The fact is, Vito is always upright and respectable, and he only murders people who deserve it. It's shocking when you see the grim satisfaction on his face after each murder, but then you remember all the wrongs these victims committed, and it somehow becomes all right. Vito is a Robin Hood gangster, while Michael slowly devolves into a coldblooded villain.
And Robert De Niro is just brilliant as the young Vito. At first his mannerisms and rasping voice remind you of Brando, but while Brando's Vito seemed out of touch in a world so brutal, young Vito is in his prime, armed with a single-minded determination that is sometimes chilling. De Niro more than deserves the praise he gets for this role. It would have seemed impossible to follow up to Brando, and yet he does.
Al Pacino gets the short end of the stick, though, in terms of likability. While De Niro tells the story of the triumphant immigrant, Pacino portrays a character who we find out cannot be trusted, especially because he himself trusts nobody. Michael becomes everything his father wasn't, and it's painful to watch him draw deeper and deeper into himself, betraying and betrayed by everyone around him.
I couldn't take my eyes off Pacino the first time I watched Part II, but this time I was able to better appreciate Fredo's pain, and Hyman Roth, the deceptively gentle old don, and Frank Pentangeli, who's probably my favorite jolly gangster of all time. In fact, everyone in the film is just brilliant.
And yet, there is something missing in Part II. It’s obviously a very good film, but it’s not brilliant, and it's certainly not a masterpiece like The Godfather. The first film starts with a few evocative notes and builds steadily until the crescendo of the bloody climax seems at once shocking and inevitable. But the second film attempts to be two things at once: a tragic tune and an upbeat tune. It’s not only trying for viewers to keep changing track, but it also prevents both narratives from achieving their full potential.
There is just too much untamed material in Part II. And it’s only too bad, because the beginning and end of the film are masterful.

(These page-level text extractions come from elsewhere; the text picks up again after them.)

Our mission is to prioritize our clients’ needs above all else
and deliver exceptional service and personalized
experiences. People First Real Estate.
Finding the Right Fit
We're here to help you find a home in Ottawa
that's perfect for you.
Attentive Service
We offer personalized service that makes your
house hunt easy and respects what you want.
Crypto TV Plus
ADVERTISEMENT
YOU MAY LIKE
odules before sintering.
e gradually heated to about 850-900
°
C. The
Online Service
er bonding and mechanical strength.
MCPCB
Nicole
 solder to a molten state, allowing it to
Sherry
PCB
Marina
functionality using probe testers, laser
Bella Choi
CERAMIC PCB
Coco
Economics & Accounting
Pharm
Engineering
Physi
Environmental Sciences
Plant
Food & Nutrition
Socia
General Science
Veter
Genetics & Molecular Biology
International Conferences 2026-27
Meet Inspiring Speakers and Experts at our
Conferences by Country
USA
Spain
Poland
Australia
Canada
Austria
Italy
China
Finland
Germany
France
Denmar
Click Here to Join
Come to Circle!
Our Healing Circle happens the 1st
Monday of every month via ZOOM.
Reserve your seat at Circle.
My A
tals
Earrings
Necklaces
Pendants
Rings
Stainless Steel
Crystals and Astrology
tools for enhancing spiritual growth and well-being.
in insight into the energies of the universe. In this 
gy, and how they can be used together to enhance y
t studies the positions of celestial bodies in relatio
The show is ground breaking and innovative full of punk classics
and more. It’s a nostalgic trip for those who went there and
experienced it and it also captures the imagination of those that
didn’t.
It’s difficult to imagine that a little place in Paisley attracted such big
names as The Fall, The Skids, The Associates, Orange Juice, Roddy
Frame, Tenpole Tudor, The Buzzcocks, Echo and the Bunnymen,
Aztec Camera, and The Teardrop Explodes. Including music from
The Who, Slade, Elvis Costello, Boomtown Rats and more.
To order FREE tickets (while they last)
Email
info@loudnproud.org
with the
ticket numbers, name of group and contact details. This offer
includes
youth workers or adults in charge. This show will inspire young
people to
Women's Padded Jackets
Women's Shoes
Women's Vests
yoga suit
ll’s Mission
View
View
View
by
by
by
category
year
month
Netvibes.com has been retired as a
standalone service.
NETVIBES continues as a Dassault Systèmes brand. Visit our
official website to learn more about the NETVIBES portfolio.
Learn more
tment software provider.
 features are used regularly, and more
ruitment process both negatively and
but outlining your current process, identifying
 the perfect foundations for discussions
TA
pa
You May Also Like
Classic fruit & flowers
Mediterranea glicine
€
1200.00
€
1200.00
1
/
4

The beginning feels almost like a silent film, and switches so seamlessly to Anthony Corleone’s communion that you’re immediately pulled back into the world we first visited in The Godfather. Coppola may not seem to be fully in control of his vast material in this film, but he’s brilliant at creating an enveloping sense of mood and atmosphere.
The closing scenes are just as atmospheric. The flashback to the family dinner between the Corleone siblings and Carlo is at once hilarious and melancholy. There’s a distinct upswing in energy, largely because of James Caan’s excellent cameo. And then Michael is left alone once again, always the odd one out. We leave him sitting on that park bench, his eyes dark. And we mourn for the end of an age, even though we should not, by all counts, be mourning for the end of a crime empire.
It’s only too bad that the middle never lives up to the beginning or the end. It comes close several times, especially during the beautiful flashback scenes to Vito’s life, but the narratives keep interrupting each other just as we’re warming up to the latest development on the screen.
However, despite all the weaknesses of Part II, I don’t feel as though this sequel was unnecessary. It would never be able to work on its own, but viewed alongside The Godfather, the sequel brings to life all that was hinted in the first film. And for those of us who love the dark shadowy world of the Godfather films, that’s more than enough.